The Scranton Journal interviewed Cheryl Boga, director of Performance Music. The original article is here.
This year, you celebrated your 35 years with a Performance Music Alumni Reunion. Why do you appreciate those alumni?
Our alumni helped build this, think through this, establish this, grow this. It wasn’t “me, me, me.” It was “us, us, us,” all the way through.
Take, for example, the World Premiere Series. Rob Kapilow said to me that there’s nothing like it in the country. It started because I had a crazy idea. I wanted to meet [Václav] Nelhybel, and I said, “Hey, let’s get him to write a piece.” That would’ve been the end of that at most places. But everyone helped, from vice presidents to students to students’ parents (Thanks, Tom Lanahan!). This is everybody’s thing.
Why do you believe in Jesuit education?
The extension of cura personalis — to me — is the single most important thing, no matter what you’re doing in any field. I think it is the single most important key to success. The fact that at Scranton it is the right thing to do, makes this a great fit.
How can your work with students change how people see the arts?
In this day and age, American musicians don’t receive government funding/subsidies or even the support of record labels the way they once did. And new technologies make it easy for everyone to steal their work product without even realizing they’re stealing. The ability of our artists to continue to produce work that at the same time reflects and impacts, and both mirrors and transforms our society’s culture, depends upon our having a populace who is educated and informed, and who has an interest in and commitment to the arts.

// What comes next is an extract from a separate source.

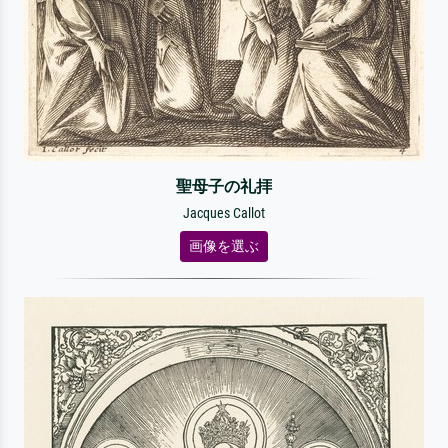
聖母子の礼拝
Jacques Callot
画像を選ぶ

Our musicians and artists need to be afforded both the freedom and inspiration to create AND the financial stability to eat. So how does it happen? How do people develop an appreciation for the arts and learn why they are important for our society and its citizenry to fund? I think it’s by doing it themselves. They develop a personal connection and commitment by making music themselves. They learn not only what it means to them, how it impacts their lives and gives them another way to express themselves, but also what a special gift professional musicians must have, how hard they must work to develop and maintain it, and how important their work is to our national culture and the individuals it impacts and transforms.
Tell me about your kids, who are both musicians.
Our daughter, Magdalyn (Maggie), who holds degrees from The University of Scranton and Duquesne University, has an incredible operatic voice, is an excellent cellist, and plays French horn and a variety of other instruments well. Mags teaches American history here, assists with our Performance Music programs, sings professionally and has also recently started an instrumental music program at Scranton Preparatory School. (She’s hooked on Ignatian education, too.)
Our son, Joseph, graduated from The Juilliard School with a degree in trumpet and is a well-respected professional musician, who performs both classical and jazz music nationally and internationally, and still contributes to our programs here by guest performing, offering masterclasses, and working with our brass students when he is in town.
When Maggie was 3 years old, I remember her saying to her preschool teacher, “So, what instrument do you play?” Her teacher said, “I don’t play an instrument.” Maggie said, “Ha, ha. That’s so funny. But, really, what do you play?”
At the Performance Music Reunion, it was as though they were seeing family members they hadn’t seen in years. My alumni were babysitters when my kids were young enough to need babysitters. They were the people who taught my kids how to make mischief. They were the people who taught them how to lie to me when they were teenagers.